##### Input

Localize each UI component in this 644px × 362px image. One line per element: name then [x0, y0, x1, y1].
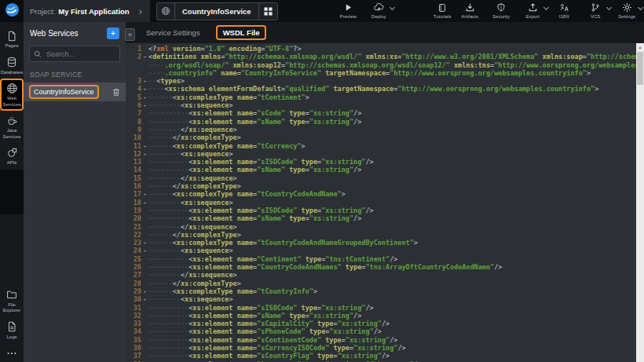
code-line[interactable]: 8··········<xs:element name="sName" type… [126, 118, 644, 126]
code-line[interactable]: 23-······<xs:complexType name="tCountryC… [126, 239, 644, 247]
line-number[interactable] [126, 69, 141, 77]
line-number[interactable]: 1 [126, 45, 141, 53]
code-line[interactable]: 15········</xs:sequence> [126, 174, 644, 182]
code-line[interactable]: 5-······<xs:complexType name="tContinent… [126, 93, 644, 101]
line-number[interactable]: 3 [126, 77, 141, 85]
artifacts-button[interactable]: Artifacts [456, 0, 484, 19]
line-number[interactable]: 7 [126, 109, 141, 117]
code-line[interactable]: 7··········<xs:element name="sCode" type… [126, 109, 644, 117]
app-logo[interactable] [0, 0, 24, 22]
code-line[interactable]: 3-··<types> [126, 77, 644, 85]
code-line[interactable]: ····.org/wsdl/soap/" xmlns:soap12="http:… [126, 61, 644, 69]
fold-marker[interactable]: - [141, 295, 148, 303]
code-line[interactable]: 32··········<xs:element name="sName" typ… [126, 312, 644, 320]
sidebar-item-web-services[interactable]: Web Services [0, 79, 24, 111]
fold-marker[interactable]: - [141, 199, 148, 207]
line-number[interactable]: 9 [126, 126, 141, 133]
code-line[interactable]: 1<?xml version="1.0" encoding="UTF-8"?> [126, 45, 644, 53]
line-number[interactable]: 22 [126, 231, 141, 239]
fold-marker[interactable]: - [141, 101, 148, 109]
code-line[interactable]: 12-········<xs:sequence> [126, 150, 644, 158]
line-number[interactable]: 32 [126, 312, 141, 320]
search-input[interactable] [45, 49, 115, 59]
line-number[interactable]: 28 [126, 280, 141, 287]
line-number[interactable]: 14 [126, 166, 141, 174]
line-number[interactable]: 30 [126, 295, 141, 303]
tab-service-settings[interactable]: Service Settings [146, 28, 200, 37]
line-number[interactable]: 19 [126, 207, 141, 214]
code-line[interactable]: 18-········<xs:sequence> [126, 199, 644, 207]
sidebar-item-logs[interactable]: Logs [0, 317, 24, 344]
line-number[interactable]: 27 [126, 271, 141, 279]
code-line[interactable]: 14··········<xs:element name="sName" typ… [126, 166, 644, 174]
line-number[interactable]: 4 [126, 85, 141, 93]
collapse-panel-button[interactable]: « [125, 28, 135, 41]
scroll-thumb[interactable] [637, 52, 643, 85]
line-number[interactable]: 5 [126, 93, 141, 101]
settings-button[interactable]: Settings [613, 0, 641, 19]
fold-marker[interactable]: - [141, 150, 148, 158]
code-line[interactable]: 4-····<xs:schema elementFormDefault="qua… [126, 85, 644, 93]
preview-button[interactable]: Preview [335, 0, 362, 19]
line-number[interactable]: 16 [126, 182, 141, 190]
code-line[interactable]: 13··········<xs:element name="sISOCode" … [126, 158, 644, 166]
code-line[interactable]: 33··········<xs:element name="sCapitalCi… [126, 320, 644, 327]
code-line[interactable]: 25··········<xs:element name="Continent"… [126, 255, 644, 263]
sidebar-item-java-services[interactable]: Java Services [0, 111, 24, 143]
sidebar-item-file-explorer[interactable]: File Explorer [0, 285, 24, 317]
line-number[interactable]: 8 [126, 118, 141, 126]
trash-icon[interactable] [112, 88, 120, 97]
code-line[interactable]: 27········</xs:sequence> [126, 271, 644, 279]
deploy-button[interactable]: Deploy [365, 0, 393, 19]
code-line[interactable]: 30-········<xs:sequence> [126, 295, 644, 303]
security-button[interactable]: Security [488, 0, 515, 19]
line-number[interactable]: 10 [126, 133, 141, 141]
code-line[interactable]: 37··········<xs:element name="sCountryFl… [126, 352, 644, 360]
code-line[interactable]: 6-········<xs:sequence> [126, 101, 644, 109]
code-line[interactable]: 20··········<xs:element name="sName" typ… [126, 214, 644, 222]
line-number[interactable]: 24 [126, 247, 141, 254]
tutorials-button[interactable]: Tutorials [429, 0, 456, 19]
fold-marker[interactable]: - [141, 190, 148, 198]
code-line[interactable]: 31··········<xs:element name="sISOCode" … [126, 304, 644, 312]
project-name[interactable]: My First Application [58, 7, 129, 16]
fold-marker[interactable]: - [141, 77, 148, 85]
wsdl-code-editor[interactable]: 1<?xml version="1.0" encoding="UTF-8"?>2… [126, 43, 644, 362]
code-line[interactable]: 16······</xs:complexType> [126, 182, 644, 190]
fold-marker[interactable]: - [141, 287, 148, 295]
sidebar-item-databases[interactable]: Databases [0, 53, 24, 79]
line-number[interactable]: 12 [126, 150, 141, 158]
code-line[interactable]: 28······</xs:complexType> [126, 280, 644, 287]
code-line[interactable]: 21········</xs:sequence> [126, 223, 644, 231]
sidebar-item-apis[interactable]: APIs [0, 143, 24, 170]
sidebar-item-pages[interactable]: Pages [0, 26, 24, 53]
code-line[interactable]: 9········</xs:sequence> [126, 126, 644, 133]
code-line[interactable]: 29-······<xs:complexType name="tCountryI… [126, 287, 644, 295]
line-number[interactable]: 6 [126, 101, 141, 109]
tab-wsdl-file[interactable]: WSDL File [216, 25, 267, 40]
code-line[interactable]: 2-<definitions xmlns="http://schemas.xml… [126, 53, 644, 60]
line-number[interactable]: 13 [126, 158, 141, 166]
line-number[interactable]: 20 [126, 214, 141, 222]
code-line[interactable]: 24-········<xs:sequence> [126, 247, 644, 254]
grid-icon[interactable] [258, 3, 277, 20]
line-number[interactable]: 29 [126, 287, 141, 295]
export-button[interactable]: Export [519, 0, 547, 19]
line-number[interactable]: 37 [126, 352, 141, 360]
line-number[interactable]: 2 [126, 53, 141, 60]
line-number[interactable]: 25 [126, 255, 141, 263]
line-number[interactable]: 21 [126, 223, 141, 231]
code-line[interactable]: 22······</xs:complexType> [126, 231, 644, 239]
line-number[interactable]: 26 [126, 263, 141, 271]
line-number[interactable]: 34 [126, 327, 141, 335]
code-line[interactable]: 26··········<xs:element name="CountryCod… [126, 263, 644, 271]
service-list-item[interactable]: CountryInfoService [24, 82, 126, 101]
fold-marker[interactable]: - [141, 85, 148, 93]
service-name[interactable]: CountryInfoService [29, 85, 99, 99]
vcs-button[interactable]: VCS [582, 0, 609, 19]
line-number[interactable]: 33 [126, 320, 141, 327]
service-tab[interactable]: CountryInfoService [156, 2, 278, 20]
fold-marker[interactable]: - [141, 239, 148, 247]
fold-marker[interactable]: - [141, 53, 148, 60]
code-line[interactable]: ····.countryinfo" name="CountryInfoServi… [126, 69, 644, 77]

##########

What you need to do: From the first line to the last, retype the data above exactly, but not its images.

Answer for this exercise:
Localize each UI component in this 644px × 362px image. One line per element: name then [x0, y0, x1, y1].
code-line[interactable]: 8··········<xs:element name="sName" type… [126, 118, 644, 126]
code-line[interactable]: 23-······<xs:complexType name="tCountryC… [126, 239, 644, 247]
line-number[interactable] [126, 69, 141, 77]
line-number[interactable]: 1 [126, 45, 141, 53]
code-line[interactable]: 15········</xs:sequence> [126, 174, 644, 182]
code-line[interactable]: 5-······<xs:complexType name="tContinent… [126, 93, 644, 101]
line-number[interactable]: 3 [126, 77, 141, 85]
artifacts-button[interactable]: Artifacts [456, 0, 484, 19]
line-number[interactable]: 7 [126, 109, 141, 117]
code-line[interactable]: 7··········<xs:element name="sCode" type… [126, 109, 644, 117]
app-logo[interactable] [0, 0, 24, 22]
code-line[interactable]: 3-··<types> [126, 77, 644, 85]
code-line[interactable]: ····.org/wsdl/soap/" xmlns:soap12="http:… [126, 61, 644, 69]
fold-marker[interactable]: - [141, 295, 148, 303]
code-line[interactable]: 32··········<xs:element name="sName" typ… [126, 312, 644, 320]
sidebar-item-web-services[interactable]: Web Services [0, 79, 24, 111]
fold-marker[interactable]: - [141, 199, 148, 207]
line-number[interactable]: 9 [126, 126, 141, 133]
code-line[interactable]: 1<?xml version="1.0" encoding="UTF-8"?> [126, 45, 644, 53]
line-number[interactable]: 22 [126, 231, 141, 239]
fold-marker[interactable]: - [141, 101, 148, 109]
code-line[interactable]: 12-········<xs:sequence> [126, 150, 644, 158]
line-number[interactable]: 32 [126, 312, 141, 320]
search-input[interactable] [45, 49, 115, 59]
line-number[interactable]: 28 [126, 280, 141, 287]
line-number[interactable]: 14 [126, 166, 141, 174]
line-number[interactable]: 30 [126, 295, 141, 303]
tab-service-settings[interactable]: Service Settings [146, 28, 200, 37]
line-number[interactable]: 19 [126, 207, 141, 214]
code-line[interactable]: 18-········<xs:sequence> [126, 199, 644, 207]
sidebar-item-logs[interactable]: Logs [0, 317, 24, 344]
line-number[interactable]: 27 [126, 271, 141, 279]
code-line[interactable]: 14··········<xs:element name="sName" typ… [126, 166, 644, 174]
line-number[interactable]: 4 [126, 85, 141, 93]
collapse-panel-button[interactable]: « [125, 28, 135, 41]
scroll-thumb[interactable] [637, 52, 643, 85]
line-number[interactable]: 5 [126, 93, 141, 101]
settings-button[interactable]: Settings [613, 0, 641, 19]
fold-marker[interactable]: - [141, 150, 148, 158]
code-line[interactable]: 4-····<xs:schema elementFormDefault="qua… [126, 85, 644, 93]
preview-button[interactable]: Preview [335, 0, 362, 19]
line-number[interactable]: 16 [126, 182, 141, 190]
code-line[interactable]: 13··········<xs:element name="sISOCode" … [126, 158, 644, 166]
code-line[interactable]: 33··········<xs:element name="sCapitalCi… [126, 320, 644, 327]
code-line[interactable]: 25··········<xs:element name="Continent"… [126, 255, 644, 263]
sidebar-item-java-services[interactable]: Java Services [0, 111, 24, 143]
sidebar-item-file-explorer[interactable]: File Explorer [0, 285, 24, 317]
line-number[interactable]: 8 [126, 118, 141, 126]
trash-icon[interactable] [112, 88, 120, 97]
code-line[interactable]: 27········</xs:sequence> [126, 271, 644, 279]
deploy-button[interactable]: Deploy [365, 0, 393, 19]
code-line[interactable]: 30-········<xs:sequence> [126, 295, 644, 303]
security-button[interactable]: Security [488, 0, 515, 19]
line-number[interactable]: 10 [126, 133, 141, 141]
code-line[interactable]: 37··········<xs:element name="sCountryFl… [126, 352, 644, 360]
code-line[interactable]: 6-········<xs:sequence> [126, 101, 644, 109]
code-line[interactable]: 20··········<xs:element name="sName" typ… [126, 214, 644, 222]
line-number[interactable]: 24 [126, 247, 141, 254]
tutorials-button[interactable]: Tutorials [429, 0, 456, 19]
fold-marker[interactable]: - [141, 190, 148, 198]
code-line[interactable]: 31··········<xs:element name="sISOCode" … [126, 304, 644, 312]
project-name[interactable]: My First Application [58, 7, 129, 16]
fold-marker[interactable]: - [141, 77, 148, 85]
wsdl-code-editor[interactable]: 1<?xml version="1.0" encoding="UTF-8"?>2… [126, 43, 644, 362]
code-line[interactable]: 16······</xs:complexType> [126, 182, 644, 190]
fold-marker[interactable]: - [141, 287, 148, 295]
sidebar-item-databases[interactable]: Databases [0, 53, 24, 79]
line-number[interactable]: 12 [126, 150, 141, 158]
code-line[interactable]: 28······</xs:complexType> [126, 280, 644, 287]
code-line[interactable]: 21········</xs:sequence> [126, 223, 644, 231]
sidebar-item-apis[interactable]: APIs [0, 143, 24, 170]
sidebar-item-pages[interactable]: Pages [0, 26, 24, 53]
code-line[interactable]: 9········</xs:sequence> [126, 126, 644, 133]
code-line[interactable]: 29-······<xs:complexType name="tCountryI… [126, 287, 644, 295]
line-number[interactable]: 6 [126, 101, 141, 109]
tab-wsdl-file[interactable]: WSDL File [216, 25, 267, 40]
code-line[interactable]: 2-<definitions xmlns="http://schemas.xml… [126, 53, 644, 60]
line-number[interactable]: 13 [126, 158, 141, 166]
line-number[interactable]: 20 [126, 214, 141, 222]
code-line[interactable]: 24-········<xs:sequence> [126, 247, 644, 254]
grid-icon[interactable] [258, 3, 277, 20]
line-number[interactable]: 29 [126, 287, 141, 295]
export-button[interactable]: Export [519, 0, 547, 19]
line-number[interactable]: 37 [126, 352, 141, 360]
line-number[interactable]: 2 [126, 53, 141, 60]
line-number[interactable]: 25 [126, 255, 141, 263]
line-number[interactable]: 21 [126, 223, 141, 231]
code-line[interactable]: 22······</xs:complexType> [126, 231, 644, 239]
line-number[interactable]: 26 [126, 263, 141, 271]
line-number[interactable]: 34 [126, 327, 141, 335]
code-line[interactable]: 26··········<xs:element name="CountryCod… [126, 263, 644, 271]
service-list-item[interactable]: CountryInfoService [24, 82, 126, 101]
fold-marker[interactable]: - [141, 85, 148, 93]
service-name[interactable]: CountryInfoService [29, 85, 99, 99]
vcs-button[interactable]: VCS [582, 0, 609, 19]
line-number[interactable]: 33 [126, 320, 141, 327]
service-tab[interactable]: CountryInfoService [156, 2, 278, 20]
fold-marker[interactable]: - [141, 239, 148, 247]
fold-marker[interactable]: - [141, 53, 148, 60]
code-line[interactable]: ····.countryinfo" name="CountryInfoServi… [126, 69, 644, 77]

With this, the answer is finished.